In building a linear regression model for a particular data set, you observe the coe cient of one of the features having a relatively high negative value. This suggests that [Indian Institute of Technology Madras (IITM), Introduction to Machine Learning, Quiz answers]
Correct Answer: C
In linear regression, coefficient magnitude alone does not determine feature importance unless features are on comparable scales.
A high magnitude suggests that the feature is important. However, it may be the case that another feature is highly correlated with this feature and its coefficient also has a high magnitude with the opposite sign, in effect cancelling out the effect of the former. Thus, we cannot really remark on the importance of a feature just because its coefficient has a relatively large magnitude.
Why other options are wrong?
Option A: The magnitude of a coefficient alone is misleading. Without knowing feature scaling, units, correlation with other features, regularization used etc., you cannot conclude that the feature has a “strong effect”. ❌
Option B: A high-magnitude coefficient (even negative) indicates that the model is sensitive to that feature. Ignoring the feature based only on the sign or raw magnitude is unjustified. ❌
Frequently Asked Questions (Machine Learning)
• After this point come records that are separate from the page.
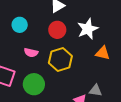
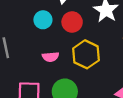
cyan circle: (20, 25) -> (43, 20), moved

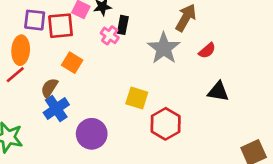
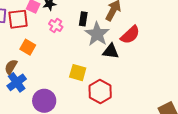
black rectangle: (123, 25) -> (83, 19), moved
red semicircle: (207, 51) -> (130, 35), size x1.5
black triangle: (218, 92) -> (111, 51), moved

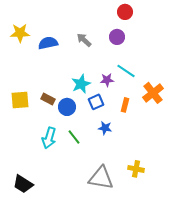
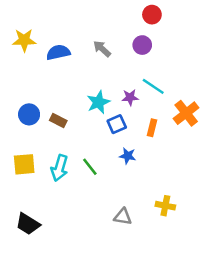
yellow square: (20, 100) -> (24, 164), moved
blue circle: (67, 107) -> (29, 114), moved
gray triangle: (101, 178) -> (123, 217), size x0.6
What does it mean when training loss is much lower than validation loss?
When training loss is much lower than validation loss, it indicates that the model is overfitting.
The model has learned the training data very well, including noise, but fails to generalize to unseen data.
This usually occurs due to high model complexity or insufficient regularization.
Why does using a multiway split for real-valued attributes in decision trees cause problems?
Using a multiway split for real-valued attributes creates many branches, often one per unique value.
This leads to overfitting, where the decision tree performs very well on training data but poorly on test data
because the splits capture noise rather than general patterns.
Which machine learning algorithm has the lowest training time for very large datasets?
K-nearest neighbors (KNN) usually has the lowest training time because it does not learn an explicit model.
Training simply involves storing the data, while most computation happens during prediction.
Does Lloyd’s algorithm for k-means clustering find the global minimum?
No, Lloyd’s algorithm does not guarantee finding the global minimum of the k-means objective function.
It converges to a local minimum that depends on the initial choice of cluster centroids.
Does increasing the number of clusters (k) in k-means always reduce the cost function?
Increasing the number of clusters cannot increase the global minimum of the k-means cost function
as long as the number of data points is greater than the number of clusters.
The cost is non-increasing as k increases because additional clusters allow equal or better fitting of the data.
How should a large negative coefficient be interpreted in linear regression?
A large negative coefficient indicates that the feature is negatively correlated with the target variable.
However, the magnitude alone does not determine feature importance unless features are on comparable scales.
Additional information such as feature normalization is required.
How does increasing the number of hidden nodes affect bias and variance?
Increasing the number of hidden nodes generally reduces bias but increases variance.
While a more complex model can better fit the training data, it also becomes more prone to overfitting.
Why is feature scaling important when interpreting linear model coefficients?
Feature scaling makes coefficients comparable across features in linear models.
Without scaling, features measured in smaller units may appear more important due to larger coefficient values,
even if their true effect on the target variable is small.